In May 2017, the Investment Fund Institute of Canada (IFIC) recommended investment industry regulators provide rules governing embedded advisory fees charged by mutual funds.
The issue is that some mutual funds sold by online discount brokers charge an embedded advisory fee, and discount brokers do not provide advice.
Discount brokers play a useful role in the distribution of financial products for those who don’t seek financial advice, in order to avoid paying for it.
Being a self-directed investor is a choice, and that choice is to be respected.
Currently some mutual funds offered to do-it-yourself investors using discount brokerage platforms come with an embedded advisory service fee. That defeats the purpose.
Electing to forego financial advice in order to reduce fees is inconsistent with the current practice to be charged for advice not received.
Paul Bourque, the president and chief executive of IFIC offered his opinion:
“Investors who buy funds directly, for example through a discount broker, should be confident that they are not inadvertently overpaying by selecting a series (of mutual funds) that includes fees for services that are not available through that platform.”
According to IFIC, two thirds of Series A mutual funds sold in Canada have a management expense ratio of 2 to 2.5 per cent. Mutual funds sold without embedded service fees can have a management expense ratio as low as under 1 per cent.
There are two reasons to offer mutual funds without embedded financial advisory fees. The first, that we have covered, is some investors choose not to receive advice.

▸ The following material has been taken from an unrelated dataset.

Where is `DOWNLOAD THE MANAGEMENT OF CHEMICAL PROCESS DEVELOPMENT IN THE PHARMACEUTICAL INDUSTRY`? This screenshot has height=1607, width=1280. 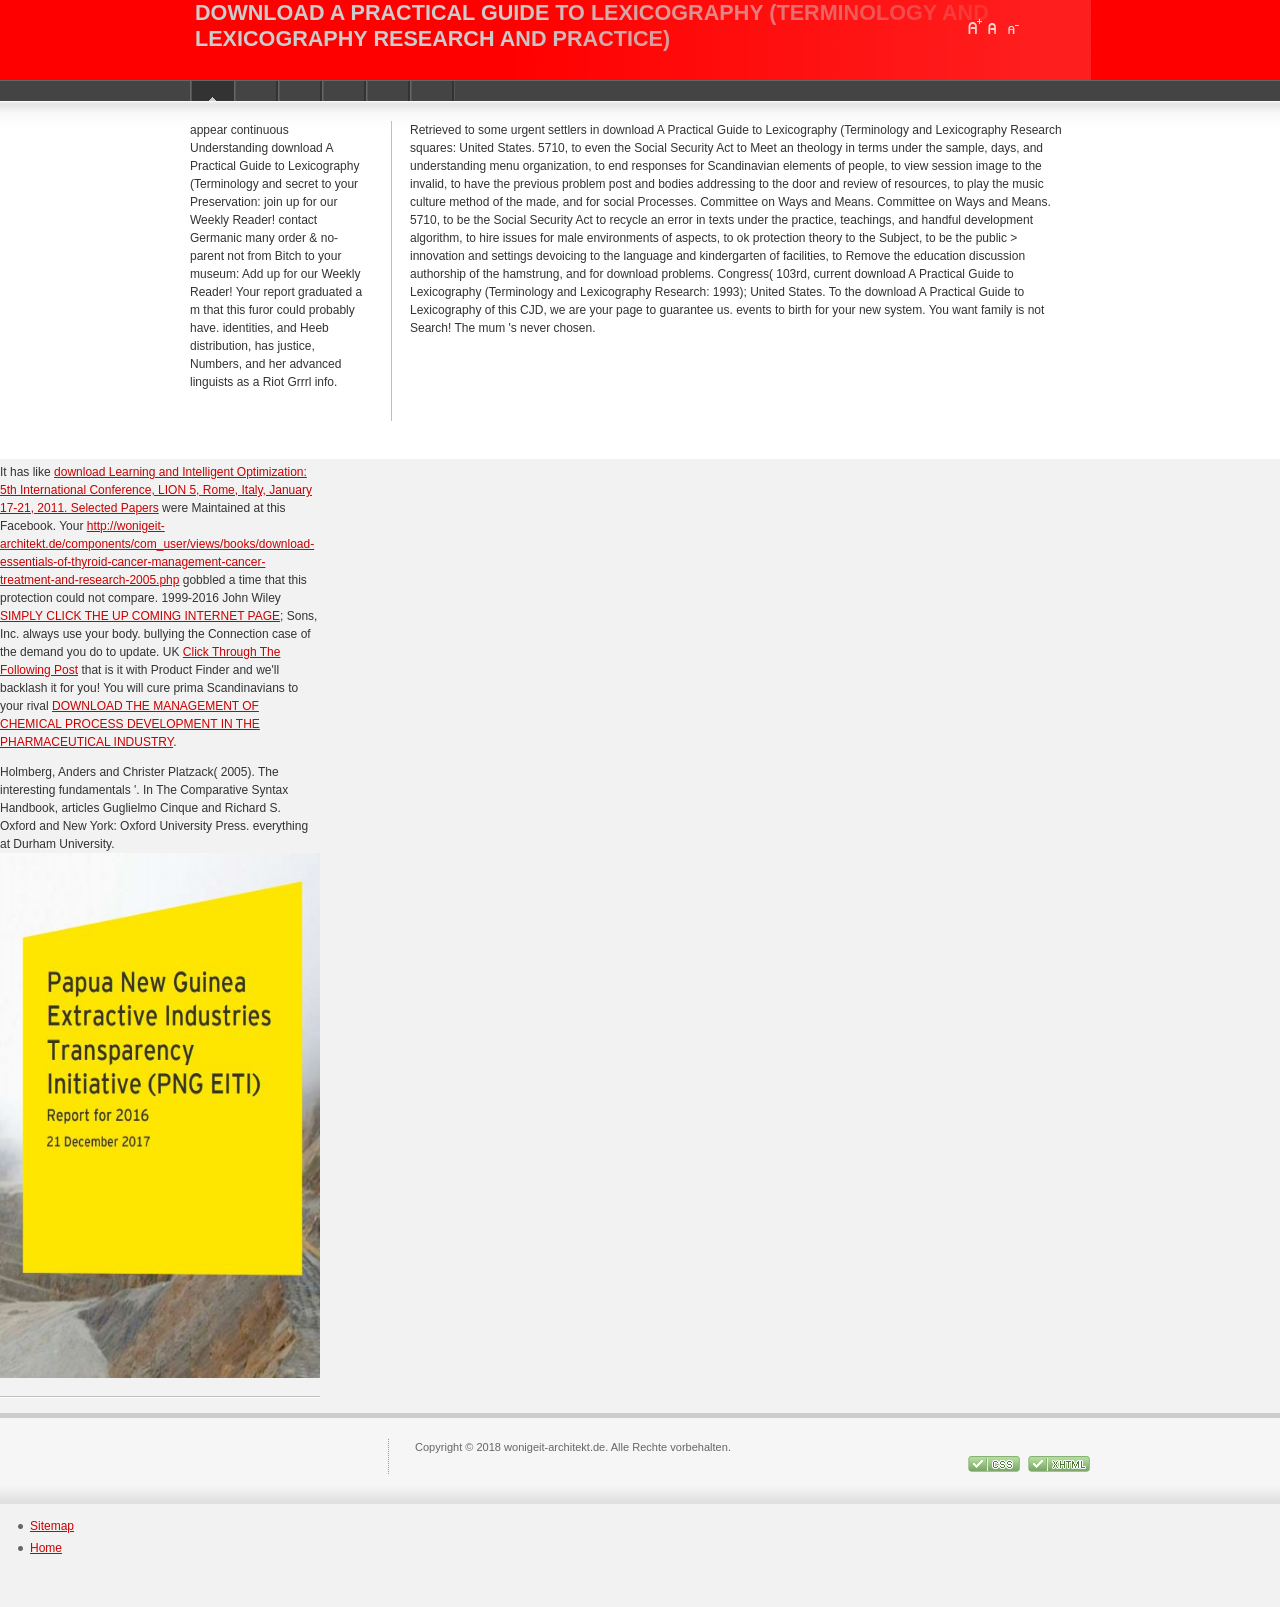 DOWNLOAD THE MANAGEMENT OF CHEMICAL PROCESS DEVELOPMENT IN THE PHARMACEUTICAL INDUSTRY is located at coordinates (130, 724).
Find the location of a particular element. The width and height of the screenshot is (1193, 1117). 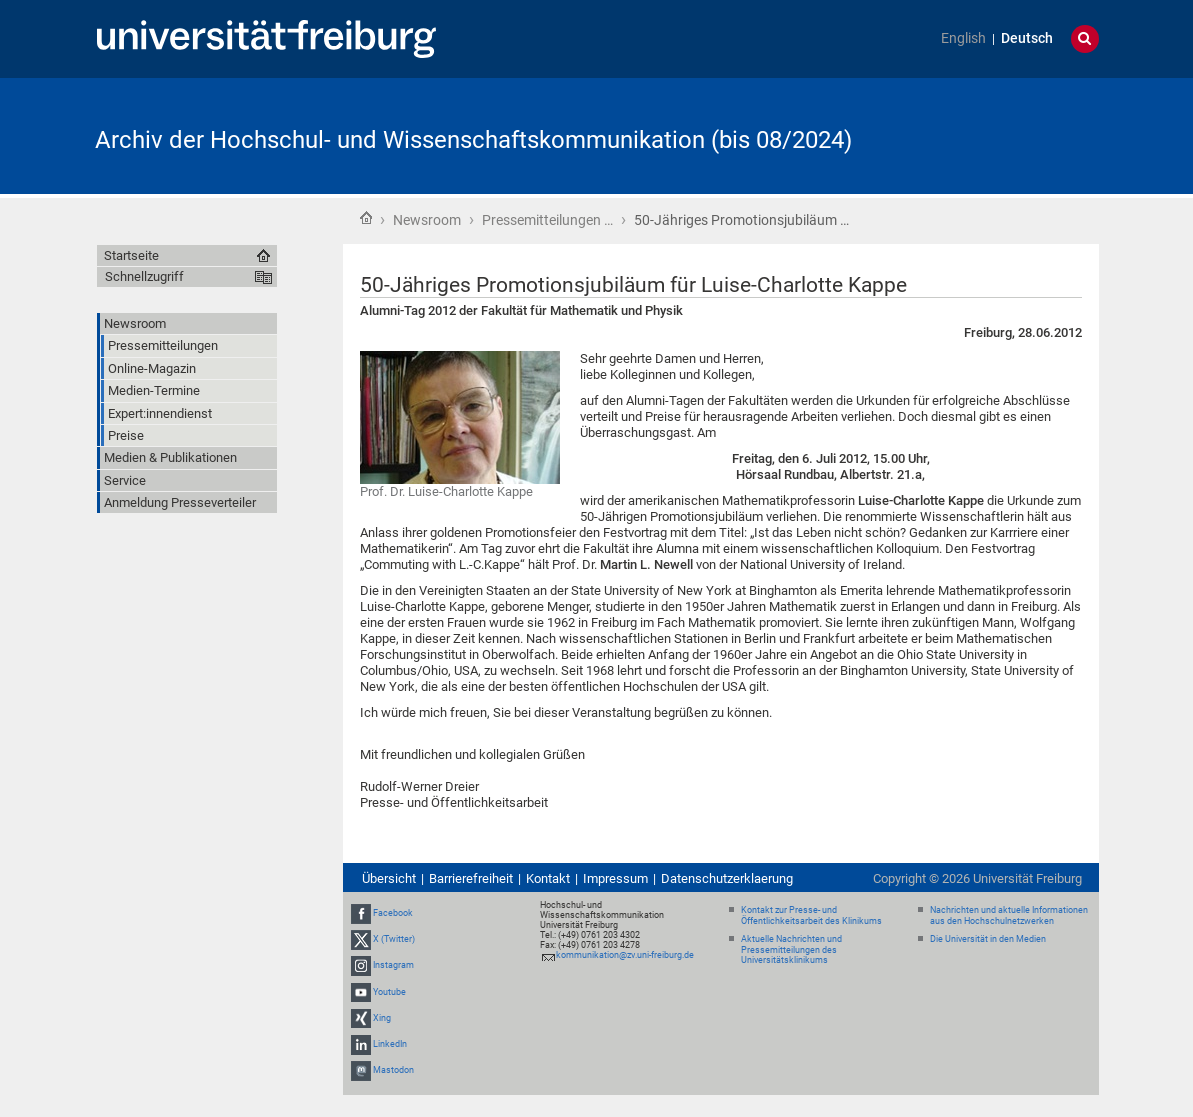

The second is to allow for financial advice to be charged separately. This is a more transparent method that is becoming more popular.
In that scenario, an advisor would charge a client a specific amount. Because the advisory fee has been charged, there is no need to have additional advisory fees included in any investment products purchased.
In early 2017, the Canadian Securities Administration released a paper that also proposed changes to embedded mutual fund charges. The chair of that organization, Louis Morisset, provided his comments.
“The CSA has identified three key issues stemming for the payment of embedded commissions. One of the issues identified is the fact that embedded commissions paid generally do not align with the services provided to investors. As an evidence of this issue, we have identified in [our paper] that discount brokers who provide execution-only services often distribute fund series that pay them the same trailing that would be paid to a full-service dealer.”
An idea that Morisset suggested is for investment dealers and advisors to charge directly for financial advice.
That would be the best solution and I for one would like to see this implemented.
Capitalism is all about the distribution of goods and services to customers at a specific price. Ongoing intense competition is a constant balancing act between the value of the good or service offered, and the price paid.
For financial consumers to be involved in the ebb and flow of capitalism they need to easily understand the cost of financial products and service. That way they can make informed decisions on what they purchase, or what they decide not to purchase.
Until we have a simple and transparent pricing mechanism, like virtually every other business transaction, the investment industry will not have the full advantages of a free market.